[Page-level text extractions]
BEGIN
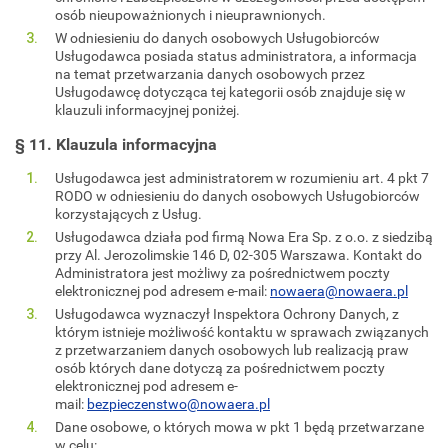
osób nieupoważnionych i nieuprawnionych.
W odniesieniu do danych osobowych Usługobiorców
Usługodawca posiada status administratora, a informacja
na temat przetwarzania danych osobowych przez
Usługodawcę dotycząca tej kategorii osób znajduje się w
klauzuli informacyjnej poniżej.
§ 11. Klauzula informacyjna
Usługodawca jest administratorem w rozumieniu art. 4 pkt 7
RODO w odniesieniu do danych osobowych Usługobiorców
korzystających z Usług.
Usługodawca działa pod firmą Nowa Era Sp. z o.o. z siedzibą
przy Al. Jerozolimskie 146 D, 02-305 Warszawa. Kontakt do
Administratora jest możliwy za pośrednictwem poczty
elektronicznej pod adresem e-mail:
nowaera@nowaera.pl
Usługodawca wyznaczył Inspektora Ochrony Danych, z
którym istnieje możliwość kontaktu w sprawach związanych
z przetwarzaniem danych osobowych lub realizacją praw
osób których dane dotyczą za pośrednictwem poczty
elektronicznej pod adresem e-
mail:
bezpieczenstwo@nowaera.pl
Dane osobowe, o których mowa w pkt 1 będą przetwarzane
w celu:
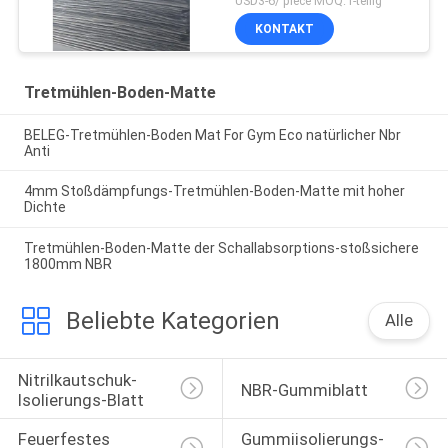
USD3-6/ piece MOQ:1-teilig
KONTAKT
Tretmühlen-Boden-Matte
BELEG-Tretmühlen-Boden Mat For Gym Eco natürlicher Nbr
Anti
4mm Stoßdämpfungs-Tretmühlen-Boden-Matte mit hoher
Dichte
Tretmühlen-Boden-Matte der Schallabsorptions-stoßsichere
1800mm NBR
Beliebte Kategorien
Alle
Nitrilkautschuk-
NBR-Gummiblatt
Isolierungs-Blatt
Feuerfestes 
Gummiisolierungs-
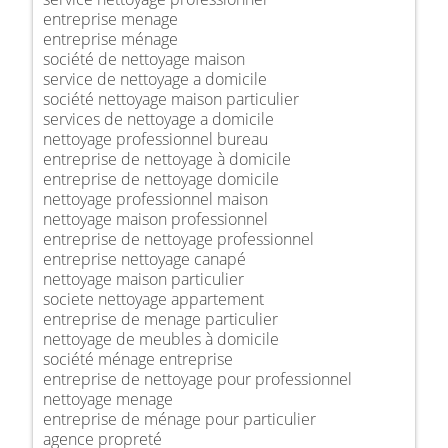
entreprise menage
entreprise ménage
société de nettoyage maison
service de nettoyage a domicile
société nettoyage maison particulier
services de nettoyage a domicile
nettoyage professionnel bureau
entreprise de nettoyage à domicile
entreprise de nettoyage domicile
nettoyage professionnel maison
nettoyage maison professionnel
entreprise de nettoyage professionnel
entreprise nettoyage canapé
nettoyage maison particulier
societe nettoyage appartement
entreprise de menage particulier
nettoyage de meubles à domicile
société ménage entreprise
entreprise de nettoyage pour professionnel
nettoyage menage
entreprise de ménage pour particulier
agence propreté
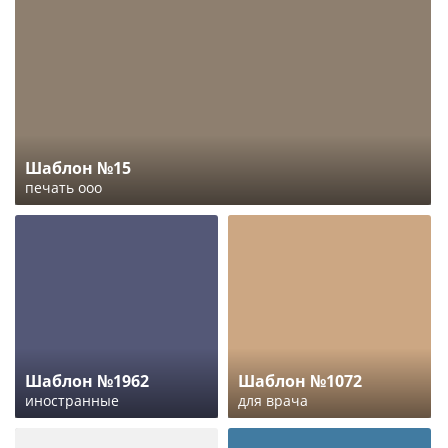
Шаблон №15
печать ооо
Шаблон №1962
Шаблон №1072
иностранные
для врача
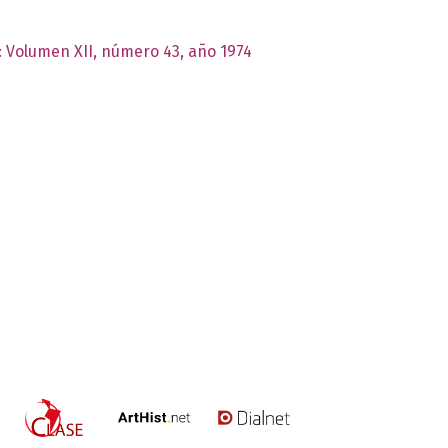
s: Volumen XII, número 43, año 1974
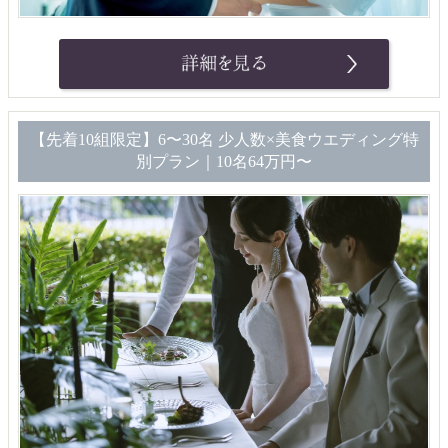
【先着10組限定】6〜30名 少人数×美食ウエディング特
別プラン｜10名64万円〜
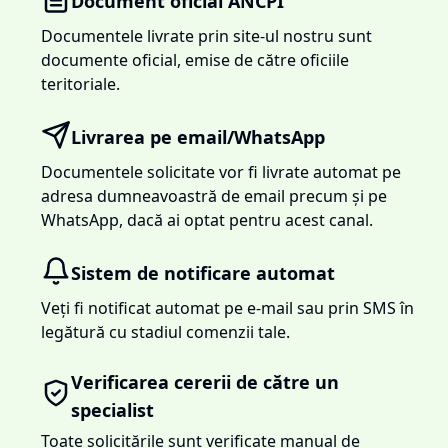
Document oficial ANCPI
Documentele livrate prin site-ul nostru sunt
documente oficial, emise de către oficiile
teritoriale.
Livrarea pe email/WhatsApp
Documentele solicitate vor fi livrate automat pe
adresa dumneavoastră de email precum și pe
WhatsApp, dacă ai optat pentru acest canal.
Sistem de notificare automat
Veți fi notificat automat pe e-mail sau prin SMS în
legătură cu stadiul comenzii tale.
Verificarea cererii de către un
specialist
Toate solicitările sunt verificate manual de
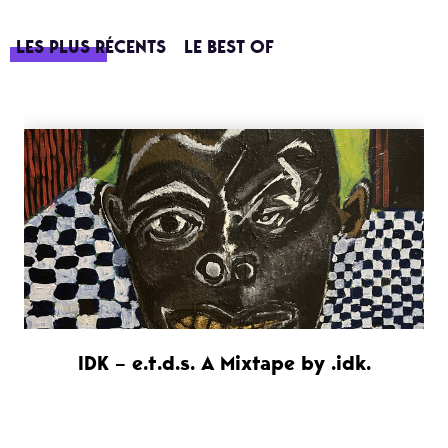
LES PLUS RÉCENTS
LE BEST OF
IDK – e.t.d.s. A Mixtape by .idk.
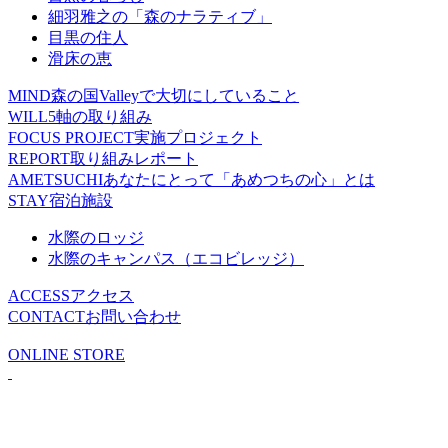
細羽雅之の「森のナラティブ」
目黒の住人
滑床の恵
MIND
森の国Valleyで大切にしていること
WILL
5軸の取り組み
FOCUS PROJECT
実施プロジェクト
REPORT
取り組みレポート
AMETSUCHI
あなたにとって「あめつちの心」とは
STAY
宿泊施設
水際のロッジ
水際のキャンパス（エコビレッジ）
ACCESS
アクセス
CONTACT
お問い合わせ
ONLINE STORE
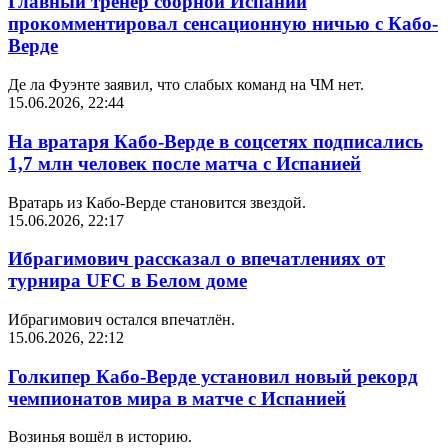
Главный тренер сборной Испании
прокомментировал сенсационную ничью с Кабо-
Верде
Де ла Фуэнте заявил, что слабых команд на ЧМ нет.
15.06.2026, 22:44
На вратаря Кабо-Верде в соцсетях подписались
1,7 млн человек после матча с Испанией
Вратарь из Кабо-Верде становится звездой.
15.06.2026, 22:17
Ибрагимович рассказал о впечатлениях от
турнира UFC в Белом доме
Ибрагимович остался впечатлён.
15.06.2026, 22:12
Голкипер Кабо-Верде установил новый рекорд
чемпионатов мира в матче с Испанией
Возинья вошёл в историю.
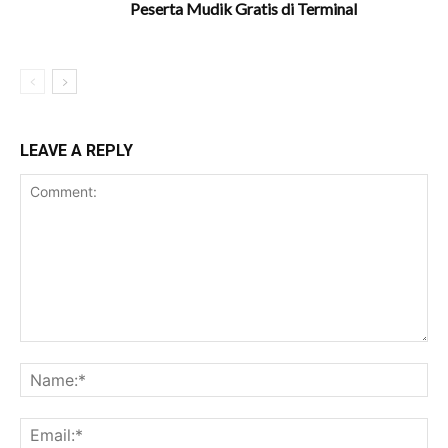
Peserta Mudik Gratis di Terminal
LEAVE A REPLY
END
_REQUIRED ACTION_
An exact copy of the entries above is required; pictures are not part of it.

_COMPLETED TASK_
osób nieupoważnionych i nieuprawnionych.
W odniesieniu do danych osobowych Usługobiorców
Usługodawca posiada status administratora, a informacja
na temat przetwarzania danych osobowych przez
Usługodawcę dotycząca tej kategorii osób znajduje się w
klauzuli informacyjnej poniżej.
§ 11. Klauzula informacyjna
Usługodawca jest administratorem w rozumieniu art. 4 pkt 7
RODO w odniesieniu do danych osobowych Usługobiorców
korzystających z Usług.
Usługodawca działa pod firmą Nowa Era Sp. z o.o. z siedzibą
przy Al. Jerozolimskie 146 D, 02-305 Warszawa. Kontakt do
Administratora jest możliwy za pośrednictwem poczty
elektronicznej pod adresem e-mail:
nowaera@nowaera.pl
Usługodawca wyznaczył Inspektora Ochrony Danych, z
którym istnieje możliwość kontaktu w sprawach związanych
z przetwarzaniem danych osobowych lub realizacją praw
osób których dane dotyczą za pośrednictwem poczty
elektronicznej pod adresem e-
mail:
bezpieczenstwo@nowaera.pl
Dane osobowe, o których mowa w pkt 1 będą przetwarzane
w celu:
USD3-6/ piece MOQ:1-teilig
KONTAKT
Tretmühlen-Boden-Matte
BELEG-Tretmühlen-Boden Mat For Gym Eco natürlicher Nbr
Anti
4mm Stoßdämpfungs-Tretmühlen-Boden-Matte mit hoher
Dichte
Tretmühlen-Boden-Matte der Schallabsorptions-stoßsichere
1800mm NBR
Beliebte Kategorien
Alle
Nitrilkautschuk-
NBR-Gummiblatt
Isolierungs-Blatt
Feuerfestes 
Gummiisolierungs-
entreprise menage
entreprise ménage
société de nettoyage maison
service de nettoyage a domicile
société nettoyage maison particulier
services de nettoyage a domicile
nettoyage professionnel bureau
entreprise de nettoyage à domicile
entreprise de nettoyage domicile
nettoyage professionnel maison
nettoyage maison professionnel
entreprise de nettoyage professionnel
entreprise nettoyage canapé
nettoyage maison particulier
societe nettoyage appartement
entreprise de menage particulier
nettoyage de meubles à domicile
société ménage entreprise
entreprise de nettoyage pour professionnel
nettoyage menage
entreprise de ménage pour particulier
agence propreté
Шаблон №15
печать ооо
Шаблон №1962
Шаблон №1072
иностранные
для врача
s: Volumen XII, número 43, año 1974
【先着10組限定】6〜30名 少人数×美食ウエディング特
別プラン｜10名64万円〜
Document oficial ANCPI
Documentele livrate prin site-ul nostru sunt
documente oficial, emise de către oficiile
teritoriale.
Livrarea pe email/WhatsApp
Documentele solicitate vor fi livrate automat pe
adresa dumneavoastră de email precum și pe
WhatsApp, dacă ai optat pentru acest canal.
Sistem de notificare automat
Veți fi notificat automat pe e-mail sau prin SMS în
legătură cu stadiul comenzii tale.
Verificarea cererii de către un
specialist
Toate solicitările sunt verificate manual de
LES PLUS RÉCENTS
LE BEST OF
IDK – e.t.d.s. A Mixtape by .idk.
細羽雅之の「森のナラティブ」
目黒の住人
滑床の恵
MIND
森の国Valleyで大切にしていること
WILL
5軸の取り組み
FOCUS PROJECT
実施プロジェクト
REPORT
取り組みレポート
AMETSUCHI
あなたにとって「あめつちの心」とは
STAY
宿泊施設
水際のロッジ
水際のキャンパス（エコビレッジ）
ACCESS
アクセス
CONTACT
お問い合わせ
ONLINE STORE
Главный тренер сборной Испании
прокомментировал сенсационную ничью с Кабо-
Верде
Де ла Фуэнте заявил, что слабых команд на ЧМ нет.
15.06.2026, 22:44
На вратаря Кабо-Верде в соцсетях подписались
1,7 млн человек после матча с Испанией
Вратарь из Кабо-Верде становится звездой.
15.06.2026, 22:17
Ибрагимович рассказал о впечатлениях от
турнира UFC в Белом доме
Ибрагимович остался впечатлён.
15.06.2026, 22:12
Голкипер Кабо-Верде установил новый рекорд
чемпионатов мира в матче с Испанией
Возинья вошёл в историю.
Peserta Mudik Gratis di Terminal
LEAVE A REPLY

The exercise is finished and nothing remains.